Exercise aim |
Your task is to copy every line of the records below that contains "العظمی".

━━━ Exercise inputs

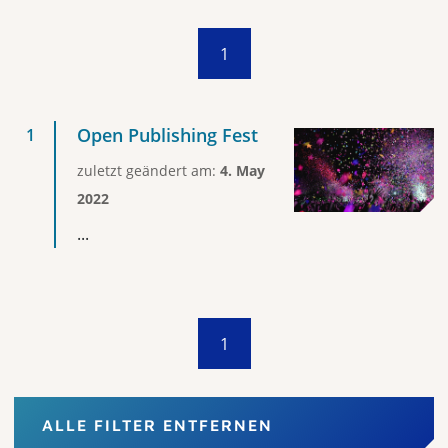
1
Open Publishing Fest
zuletzt geändert am:
4. May
2022
...
1
ALLE FILTER ENTFERNEN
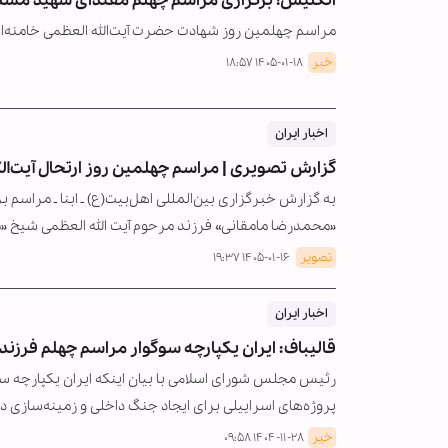
انگلیس؛ برگزاری مراسم چهلم مقتدای شهید مسلما
مراسم چهلمین روز شهادت حضرت آیت‌الله العظمی خامنه‌ای
خبر
۱۴۰۵-۰۱-۱۸ ۱۸:۵۷
اخبار ایران
گزارش تصویری | مراسم چهلمین روز ارتحال آیت‌ا
به گزارش خبرگزاری بین‌المللی اهل‌بیت(ع) ـ ابنا ـ مراسم
«محمدرضا مامقانی» فرزند مرحوم آیت الله العظمی شیخ «
تصویر
۱۴۰۵-۰۱-۱۶ ۱۹:۳۷
اخبار ایران
قالیباف: ایران یکپارچه سوگوار مراسم چهلم فرزن
رئیس مجلس شورای اسلامی با بیان اینکه ایران یکپارچه سو
پروژه‌های اسراییلی برای ایجاد جنگ داخلی و زمینه‌سازی
خبر
۱۴۰۴-۱۱-۲۸ ۰۹:۵۸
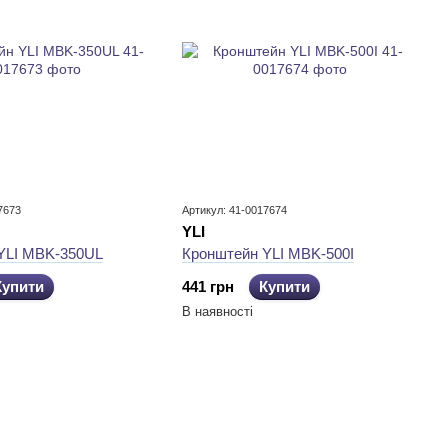
7673
Артикул: 41-0017674
YLI
YLI MBK-350UL
Кронштейн YLI MBK-500I
Купити
441 грн
Купити
В наявності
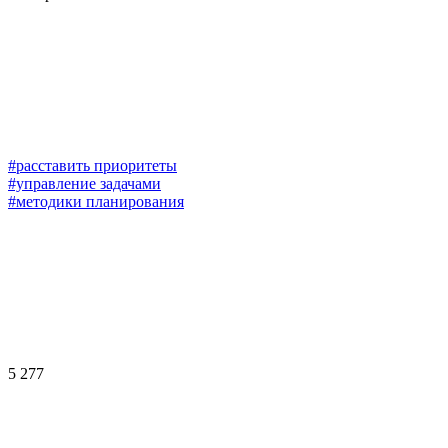
#расставить приоритеты
#управление задачами
#методики планирования
5 277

━━━━━━

Written solution |
مراسم چهلمین روز شهادت حضرت آیت‌الله العظمی خامنه‌ای
«محمدرضا مامقانی» فرزند مرحوم آیت الله العظمی شیخ «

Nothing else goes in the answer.